While the findings focus primarily on OpenAI and O’Reilly Media, the report suggests a wider systemic issue in using copyrighted contents for LLM training. Unpaid usage of such data may undermine content quality and diversity on the internet as it erodes revenue streams for professional content creators.
To address these concerns, the AI Disclosures Project calls for stricter accountability in AI corporations' pre-training processes. They suggest implementing liability provisions to incentivize better disclosure of the data origin. Such transparency could pave the way for commercial markets offering data licensing and remuneration for training purposes.
The report points to the EU AI Act’s potential role in setting positive disclosure standards. Properly enforced, these could ensure that intellectual property holders are informed when their work is used for model training—a crucial step toward sanctioned AI markets for data from content creators.
Despite some AI companies illicitly sourcing data for training models, a legitimate market is forming where developers obtain data through licensing deals. Firms like Defined.ai exemplify this movement by securing content with consent and ensuring personal data protection.
In conclusion, the study employing 34 proprietary O’Reilly books presents concrete evidence indicating that GPT-4o might have been trained using non-public, copyrighted materials. These revelations underscore the need for regulatory frameworks and commercial strategies to support fair and transparent AI model training.
The exploration of AI disclosure and data provenance opens new dialogs about ethical AI development, paving the way for innovations in AI-driven sectors.
The Future of AI in Video Content Creation
We’re in an era where video content isn’t just popular—it’s essential. Whether you're growing a brand, entertaining an audience, or building a digital persona, visually engaging content is what makes you stand out. But let’s face it: creating professional-quality videos the old-fashioned way can be slow, expensive, and complicated.
That’s where AI video Generator steps in to shake things up.
AI-powered video tools are making it easier than ever to turn ideas into dynamic visuals. With just a prompt or an image, creators can now generate animations, transitions, voiceovers—and even entire scenes—without touching a single editing timeline. Tools like Dreamlux are paving the way, letting users produce cinematic results in minutes, no film crew required.
But beyond automation and efficiency, AI is also opening up entirely new creative possibilities.
Step Into the World of AI Bikini Generator
One such example is the growing use of AI Bikini Generator—a niche yet increasingly popular tool in the realm of character design, digital fashion, and visual storytelling.
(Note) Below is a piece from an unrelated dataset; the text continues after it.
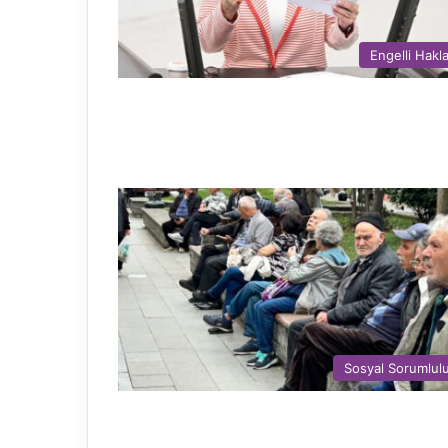
Engelli Hakla
Sosyal Sorumlul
These generators leverage advanced image synthesis models to reimagine characters in stylized swimwear, based on existing artwork, reference images, or text descriptions.
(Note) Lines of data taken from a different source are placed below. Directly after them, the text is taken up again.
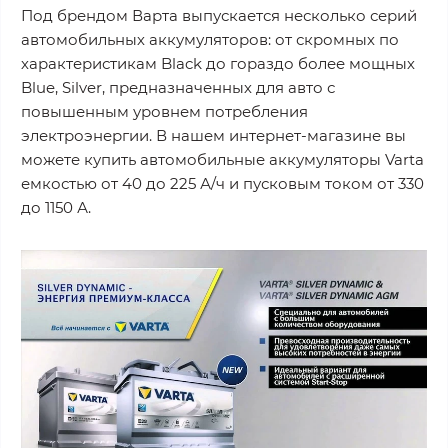
Под брендом Варта выпускается несколько серий
автомобильных аккумуляторов: от скромных по
характеристикам Black до гораздо более мощных
Blue, Silver, предназначенных для авто с
повышенным уровнем потребления
электроэнергии. В нашем интернет-магазине вы
можете купить автомобильные аккумуляторы Varta
емкостью от 40 до 225 А/ч и пусковым током от 330
до 1150 А.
For designers working on summer-themed campaigns, animation studios crafting seasonal episodes, or game developers designing customizable avatars, AI bikini generators offer a quick and efficient way to explore aesthetic variations without redrawing from scratch.
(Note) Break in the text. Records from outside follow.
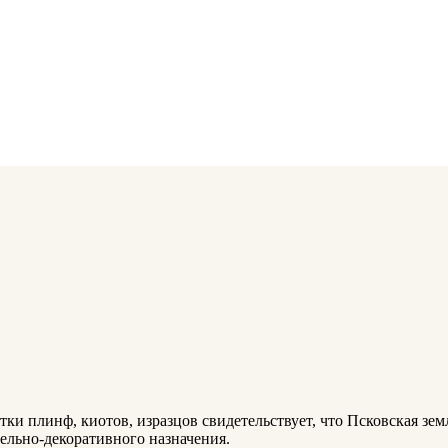
тки плинф, киотов, изразцов свидетельствует, что Псковская зе
ельно-декоративного назначения.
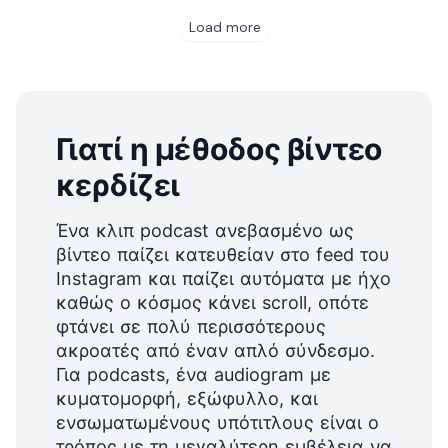
Γιατί η μέθοδος βίντεο
κερδίζει
Ένα κλιπ podcast ανεβασμένο ως
βίντεο παίζει κατευθείαν στο feed του
Instagram και παίζει αυτόματα με ήχο
καθώς ο κόσμος κάνει scroll, οπότε
φτάνει σε πολύ περισσότερους
ακροατές από έναν απλό σύνδεσμο.
Για podcasts, ένα audiogram με
κυματομορφή, εξώφυλλο, και
ενσωματωμένους υπότιτλους είναι ο
τρόπος με τη μεγαλύτερη εμβέλεια να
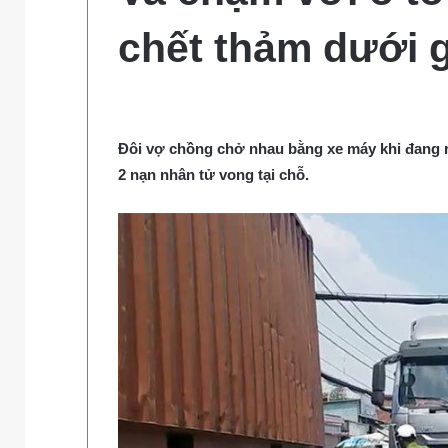
chết thảm dưới 
Đôi vợ chồng chở nhau bằng xe máy khi đang rẽ 
2 nạn nhân tử vong tại chỗ.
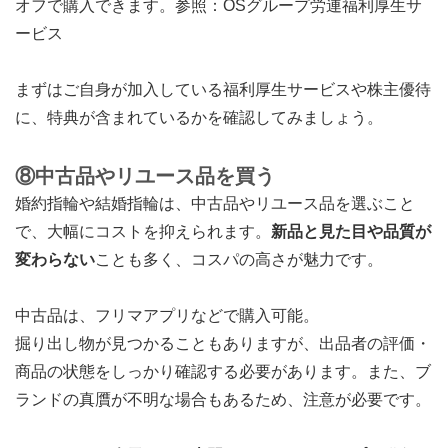
オフで購入できます。
参照：OSグループ労連福利厚生サ
ービス
まずはご自身が加入している福利厚生サービスや株主優待
に、特典が含まれているかを確認してみましょう。
⑧中古品やリユース品を買う
婚約指輪や結婚指輪は、中古品やリユース品を選ぶこと
で、大幅にコストを抑えられます。
新品と見た目や品質が
変わらない
ことも多く、コスパの高さが魅力です。
中古品は、フリマアプリなどで購入可能。
掘り出し物が見つかることもありますが、出品者の評価・
商品の状態をしっかり確認する必要があります。また、ブ
ランドの真贋が不明な場合もあるため、注意が必要です。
It’s not just about novelty—it’s about expanding creative flexibility. These tools allow for rapid prototyping of character outfits, exploration of mood and setting, and even stylistic experimentation across different artistic directions.
As AI continues to evolve, it’s not just speeding up workflows—it’s reshaping the entire creative process, giving artists and storytellers more tools to express, iterate, and innovate.
How to use Dreamlux to generate an AI Bikini Video?
Follow these steps to create a stylish AI Bikini Video using Dreamlux.ai:
- Go to the official Dreamlux.ai and click on "Templates"
- Choose "Free AI Bikini Generator" from the available options
- Upload an image of the person or character you want to transform into a beach-ready version
- Click "Create" and let the AI Bikini Generator do the rest—your customized video will be ready in minutes
Dreamlux makes it easy to bring your concept to life with a professional, AI-generated twist.